Stored entries:
# # # # # # #

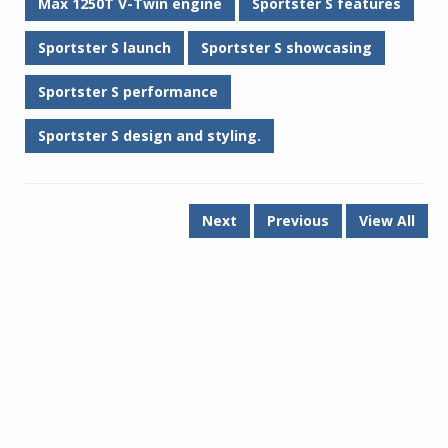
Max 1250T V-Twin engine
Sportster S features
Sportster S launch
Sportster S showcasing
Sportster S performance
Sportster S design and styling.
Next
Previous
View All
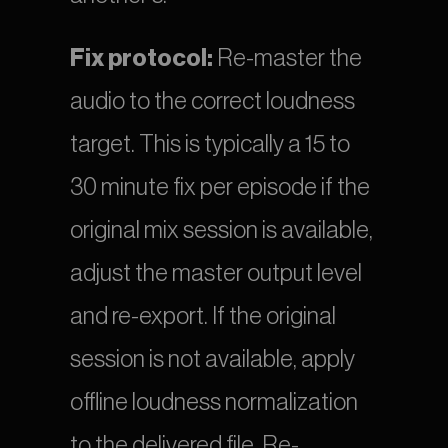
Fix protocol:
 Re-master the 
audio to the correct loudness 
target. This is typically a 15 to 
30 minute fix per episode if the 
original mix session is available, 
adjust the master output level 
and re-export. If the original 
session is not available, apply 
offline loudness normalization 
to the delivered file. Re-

# # # # # # #

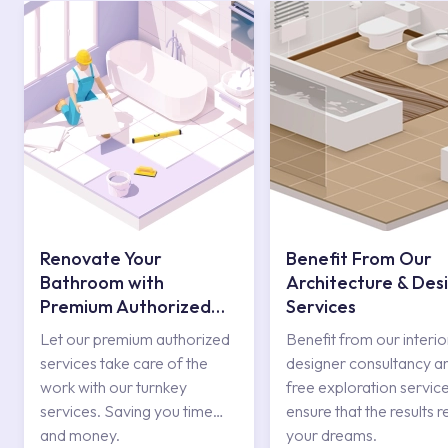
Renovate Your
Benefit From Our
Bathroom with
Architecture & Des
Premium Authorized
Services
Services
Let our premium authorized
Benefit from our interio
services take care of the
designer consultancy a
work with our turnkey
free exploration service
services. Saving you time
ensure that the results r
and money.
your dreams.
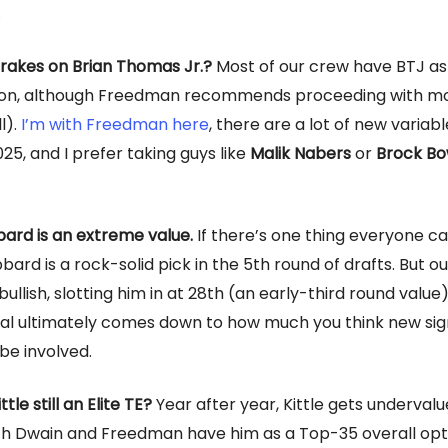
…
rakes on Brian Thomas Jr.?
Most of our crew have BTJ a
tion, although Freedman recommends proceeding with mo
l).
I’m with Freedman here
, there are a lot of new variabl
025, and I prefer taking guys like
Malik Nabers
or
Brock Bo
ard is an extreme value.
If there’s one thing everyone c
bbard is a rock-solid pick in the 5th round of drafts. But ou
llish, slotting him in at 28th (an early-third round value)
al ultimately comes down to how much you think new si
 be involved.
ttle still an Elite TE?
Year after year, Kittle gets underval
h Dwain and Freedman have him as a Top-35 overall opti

# # # # # # #

◆ **Exercise requirements**
How many of the lines above hold the word "there"? Answer with only the number.

◆ **Answer to the problem**
2